» **Information**
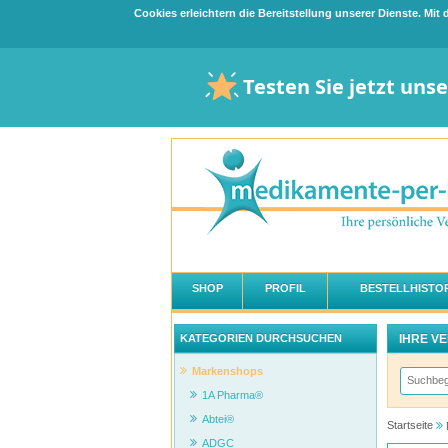
Cookies erleichtern die Bereitstellung unserer Dienste. Mi
Testen Sie jetzt uns
SHOP
PROFIL
BESTELLHISTOR
IHRE V
KATEGORIEN DURCHSUCHEN
Markenshops
1A Pharma®
Abtei®
Startseite
ADGC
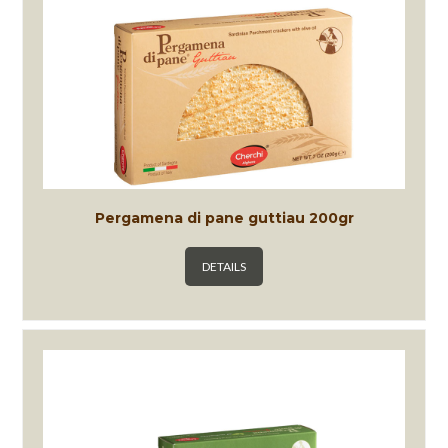
Pergamena di pane guttiau 200gr
DETAILS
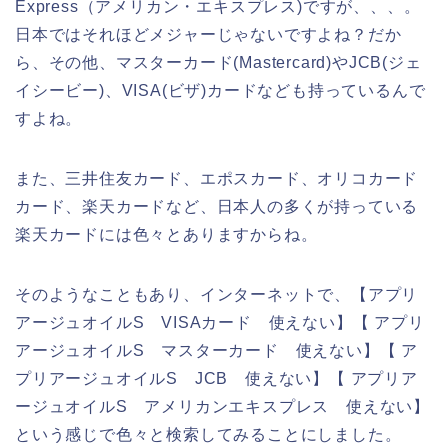
Express（アメリカン・エキスプレス)ですが、、、。
日本ではそれほどメジャーじゃないですよね？だか
ら、その他、マスターカード(Mastercard)やJCB(ジェ
イシービー)、VISA(ビザ)カードなども持っているんで
すよね。
また、三井住友カード、エポスカード、オリコカード
カード、楽天カードなど、日本人の多くが持っている
楽天カードには色々とありますからね。
そのようなこともあり、インターネットで、【アプリ
アージュオイルS VISAカード 使えない】【 アプリ
アージュオイルS マスターカード 使えない】【 ア
プリアージュオイルS JCB 使えない】【 アプリア
ージュオイルS アメリカンエキスプレス 使えない】
という感じで色々と検索してみることにしました。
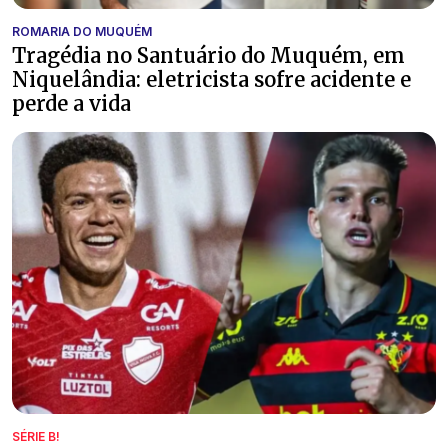
ROMARIA DO MUQUÉM
Tragédia no Santuário do Muquém, em
Niquelândia: eletricista sofre acidente e
perde a vida
SÉRIE B!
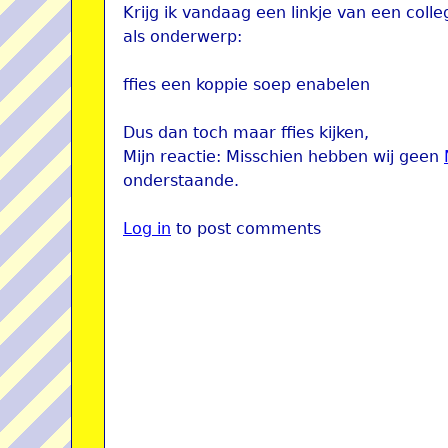
Krijg ik vandaag een linkje van een coll
als onderwerp:
ffies een koppie soep enabelen
Dus dan toch maar ffies kijken,
Mijn reactie: Misschien hebben wij geen
onderstaande.
Log in
to post comments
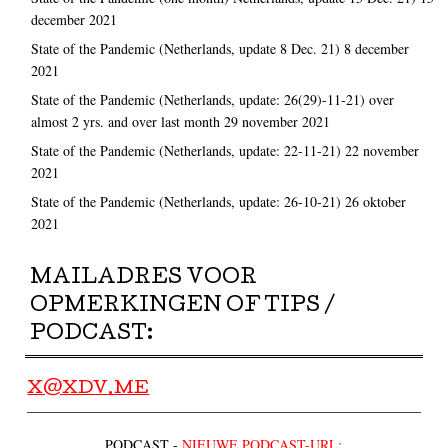
december 2021
State of the Pandemic (Netherlands, update 8 Dec. 21)
8 december
2021
State of the Pandemic (Netherlands, update: 26(29)-11-21) over
almost 2 yrs. and over last month
29 november 2021
State of the Pandemic (Netherlands, update: 22-11-21)
22 november
2021
State of the Pandemic (Netherlands, update: 26-10-21)
26 oktober
2021
MAILADRES VOOR
OPMERKINGEN OF TIPS /
PODCAST:
X@XDV.ME
PODCAST -
NIEUWE PODCAST-URL:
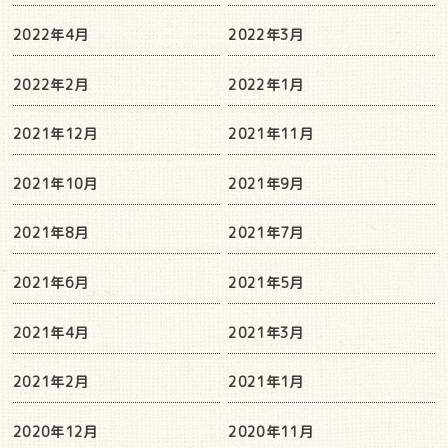
2022年4月
2022年3月
2022年2月
2022年1月
2021年12月
2021年11月
2021年10月
2021年9月
2021年8月
2021年7月
2021年6月
2021年5月
2021年4月
2021年3月
2021年2月
2021年1月
2020年12月
2020年11月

» **Exercise requirements**
With pictures excluded, output the listing above exactly as it stands.

» **Exercise solution**
Cookies erleichtern die Bereitstellung unserer Dienste. Mi
Testen Sie jetzt uns
SHOP
PROFIL
BESTELLHISTOR
IHRE V
KATEGORIEN DURCHSUCHEN
Markenshops
1A Pharma®
Abtei®
Startseite
ADGC
Pergamena di pane guttiau 200gr
DETAILS
Express（アメリカン・エキスプレス)ですが、、、。
日本ではそれほどメジャーじゃないですよね？だか
ら、その他、マスターカード(Mastercard)やJCB(ジェ
イシービー)、VISA(ビザ)カードなども持っているんで
すよね。
また、三井住友カード、エポスカード、オリコカード
カード、楽天カードなど、日本人の多くが持っている
楽天カードには色々とありますからね。
そのようなこともあり、インターネットで、【アプリ
アージュオイルS VISAカード 使えない】【 アプリ
アージュオイルS マスターカード 使えない】【 ア
プリアージュオイルS JCB 使えない】【 アプリア
ージュオイルS アメリカンエキスプレス 使えない】
という感じで色々と検索してみることにしました。
ROMARIA DO MUQUÉM
Tragédia no Santuário do Muquém, em
Niquelândia: eletricista sofre acidente e
perde a vida
SÉRIE B!
Krijg ik vandaag een linkje van een coll
als onderwerp:
ffies een koppie soep enabelen
Dus dan toch maar ffies kijken,
Mijn reactie: Misschien hebben wij geen
onderstaande.
Log in
to post comments
december 2021
State of the Pandemic (Netherlands, update 8 Dec. 21)
8 december
2021
State of the Pandemic (Netherlands, update: 26(29)-11-21) over
almost 2 yrs. and over last month
29 november 2021
State of the Pandemic (Netherlands, update: 22-11-21)
22 november
2021
State of the Pandemic (Netherlands, update: 26-10-21)
26 oktober
2021
MAILADRES VOOR
OPMERKINGEN OF TIPS /
PODCAST:
X@XDV.ME
PODCAST -
NIEUWE PODCAST-URL:
2022年4月
2022年3月
2022年2月
2022年1月
2021年12月
2021年11月
2021年10月
2021年9月
2021年8月
2021年7月
2021年6月
2021年5月
2021年4月
2021年3月
2021年2月
2021年1月
2020年12月
2020年11月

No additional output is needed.